Suppose I have a class template template <typename T> class X
Is it somehow possible to use type traits or a similar technique to call a (static) method of T but only if the type T declares such method, e.g. something like this:
template <typename T>
class X {
static void foo(){
if(has_method(T,bar)) //Something like this
T::bar(); //If T has no bar() method, then foo does nothing
}
};
template <typename T>
class X {
public:
static void foo() {
foo_impl(static_cast<T*>(nullptr));
}
private:
// foo_impl #1
template <typename U>
static auto foo_impl(U*) -> decltype(U::bar(), void()) {
U::bar();
}
// foo_impl #2
static void foo_impl(...) {}
};
Because of the SFINAE rule, foo_impl #1 is not in the overload set when U::bar() is not a valid expression, and foo_impl #2 gets called instead. If type deduction does succeed for foo_impl #1, it will always be a better conversion than the ellipsis.
Ideone demo: http://ideone.com/UKVmIB
First, you'll want to make the decision at compile time, since otherwise, you'll need to provide the function, even if you never go into the branch.
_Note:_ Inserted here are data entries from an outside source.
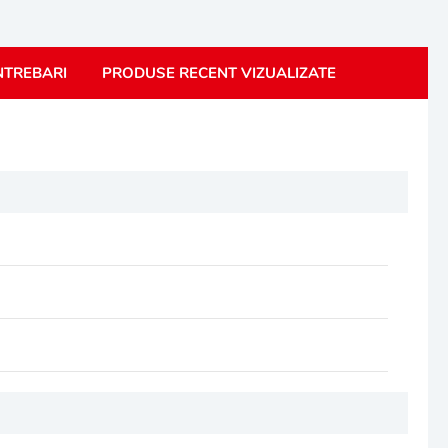
NTREBARI
PRODUSE RECENT VIZUALIZATE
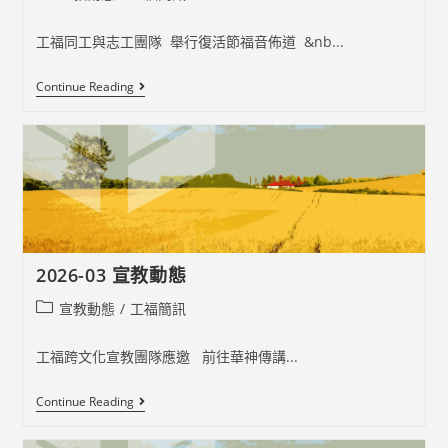
category:
工福同工與志工團隊 舉行復活節福音佈道 &nb...
2026-
Continue Reading
04
宣
教
動
態
2026-03 宣教動態
Post
宣教動態
/
工福簡訊
category:
工福跨文化宣教團隊應邀 前往華神傳講...
2026-
Continue Reading
03
宣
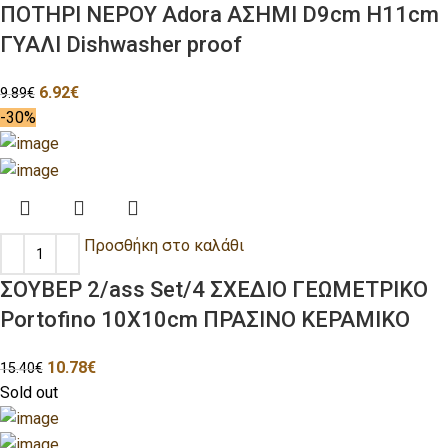
ΠΟΤΗΡΙ ΝΕΡΟΥ Adora ΑΣΗΜΙ D9cm H11cm
ΓΥΑΛΙ Dishwasher proof
6.92
€
9.89
€
-30%
Προσθήκη στο καλάθι
ΣΟΥΒΕΡ 2/ass Set/4 ΣΧΕΔΙΟ ΓΕΩΜΕΤΡΙΚΟ
Portofino 10X10cm ΠΡΑΣΙΝΟ ΚΕΡΑΜΙΚΟ
10.78
€
15.40
€
Sold out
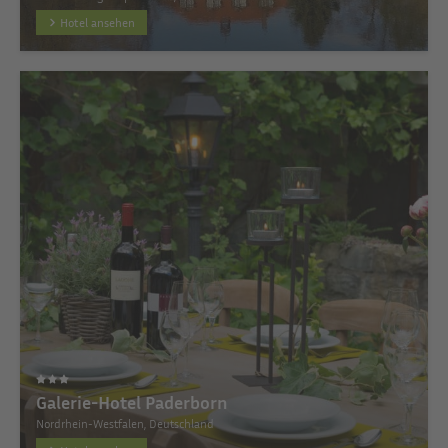
Hotel ansehen
Galerie-Hotel Paderborn
Nordrhein-Westfalen, Deutschland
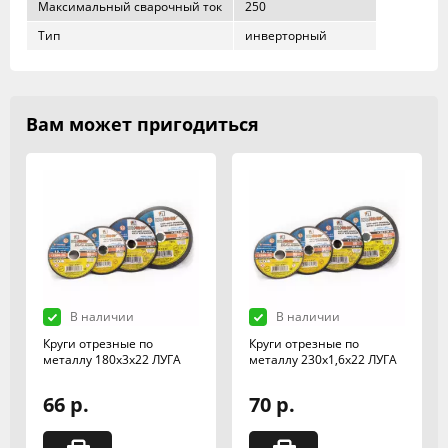
Максимальный сварочный ток
250
Тип
инверторный
Вам может пригодиться
В наличии
В наличии
Круги отрезные по
Круги отрезные по
металлу 180х3х22 ЛУГА
металлу 230х1,6х22 ЛУГА
66 р.
70 р.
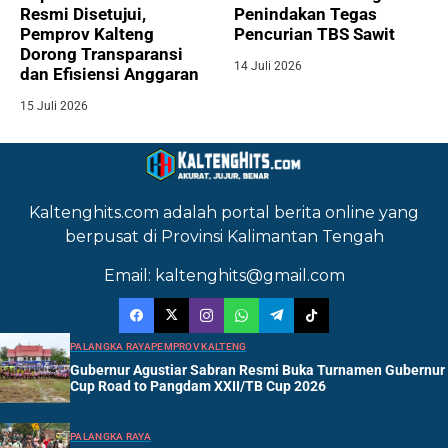
Resmi Disetujui,
Penindakan Tegas
Pemprov Kalteng
Pencurian TBS Sawit
Dorong Transparansi
14 Juli 2026
dan Efisiensi Anggaran
15 Juli 2026
Kaltenghits.com adalah portal berita online yang
berpusat di Provinsi Kalimantan Tengah
Email: kaltenghits@gmail.com
PALANGKA RAYA
PEMPROV KALTENG
Gubernur Agustiar Sabran Resmi Buka Turnamen Gubernur
Cup Road to Pangdam XXII/TB Cup 2026
PALANGKA RAYA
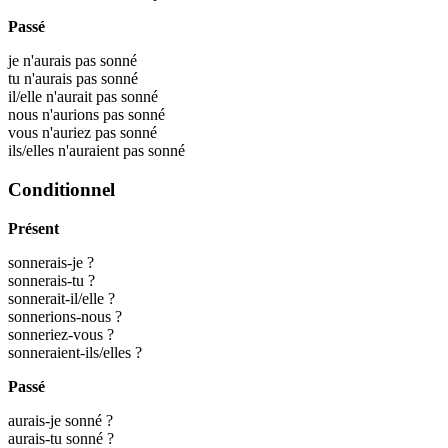
Passé
je n'aurais pas sonné
tu n'aurais pas sonné
il/elle n'aurait pas sonné
nous n'aurions pas sonné
vous n'auriez pas sonné
ils/elles n'auraient pas sonné
Conditionnel
Présent
sonnerais-je ?
sonnerais-tu ?
sonnerait-il/elle ?
sonnerions-nous ?
sonneriez-vous ?
sonneraient-ils/elles ?
Passé
aurais-je sonné ?
aurais-tu sonné ?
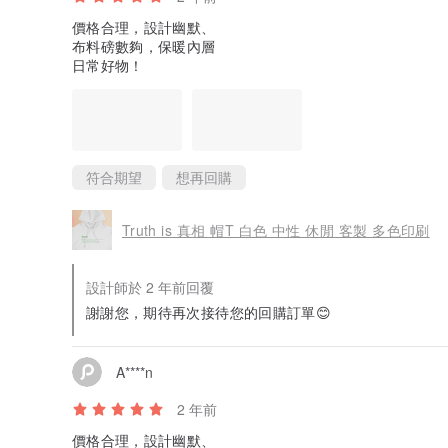
價格合理，設計幽默、
布料磅數夠，保暖內層
日常好物！
符合期望
想再回購
Truth is 真相 帽T 白色 中性 休閒 客製 多色印刷
設計師於 2 年前回覆
謝謝您，期待再次接待您的回購訂單😊
A****n
2 年前
價格合理，設計幽默、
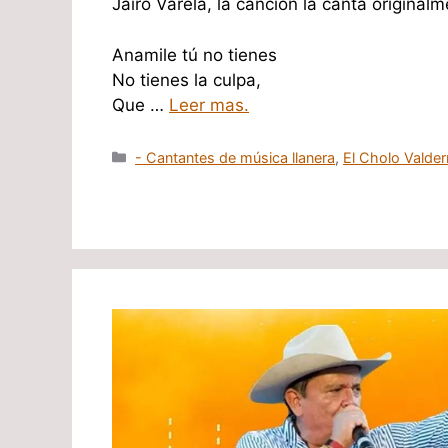
Jairo Varela, la canción la canta original
Anamile tú no tienes
No tienes la culpa,
Que …
Leer mas.
Categorías
- Cantantes de música llanera
,
El Cholo Valde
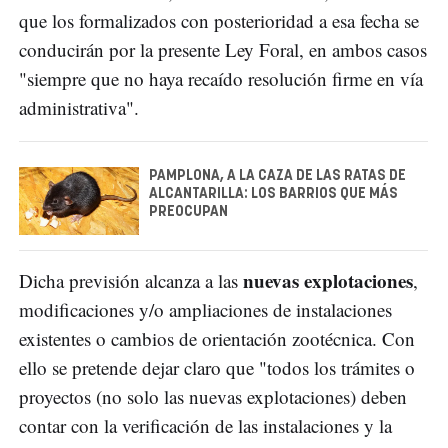
que los formalizados con posterioridad a esa fecha se
conducirán por la presente Ley Foral, en ambos casos
"siempre que no haya recaído resolución firme en vía
administrativa".
PAMPLONA, A LA CAZA DE LAS RATAS DE
ALCANTARILLA: LOS BARRIOS QUE MÁS
PREOCUPAN
nuevas explotaciones
Dicha previsión alcanza a las
,
modificaciones y/o ampliaciones de instalaciones
existentes o cambios de orientación zootécnica. Con
ello se pretende dejar claro que "todos los trámites o
proyectos (no solo las nuevas explotaciones) deben
contar con la verificación de las instalaciones y la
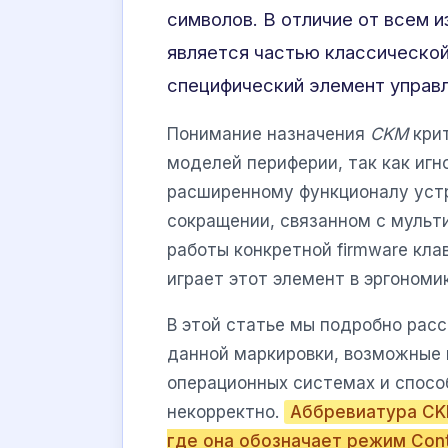
символов. В отличие от всем из
является частью классической
специфический элемент управл
Понимание назначения
CKM
крит
моделей периферии, так как игн
расширенному функционалу устр
сокращении, связанном с муль
работы конкретной firmware кла
играет этот элемент в эргоном
В этой статье мы подробно рас
данной маркировки, возможные 
операционных системах и спосо
некорректно.
Аббревиатура CKM
где она обозначает режим Con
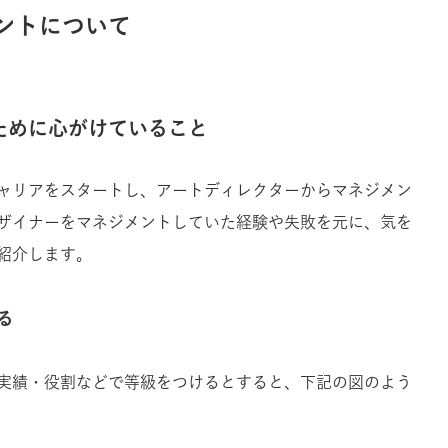
ントについて
ために心がけていること
ャリアをスタートし、アートディレクターからマネジメン
ザイナーをマネジメントしていた経験や失敗を元に、気を
紹介します。
る
実績・役割などで等級をつけるとすると、下記の図のよう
I can imagine something like:
template <typename T, void (T::*)() > struct HasBar;
template <typename T>
void doBar( HasBar<&T::bar>* ) { T::bar(); }
template <typename T>
void doBar( ... ) {}
template <typename T>
class X
{
static void f()
{
doBar<T>( 0 );
}
};
It's a more or less classic trick; if &T::bar fails (because
T doesn't have a member bar), then the instantiation of doBar(
HasBar<...>) fails, the function is not added to the overload
set, so the other one is called. If &T::bar is a legal
expression, both function templates can be successfully
instantiated, and the conversion of 0 to a pointer is chosen
before a match with ... (which is always the last resort when
determining function overload resolution).
EDIT:
I missed the fact that the function was static. The above is for a non-static function. For a static function, change the first line to:
template <typename T, void (*)() struct HasBar;
The rest should work as is.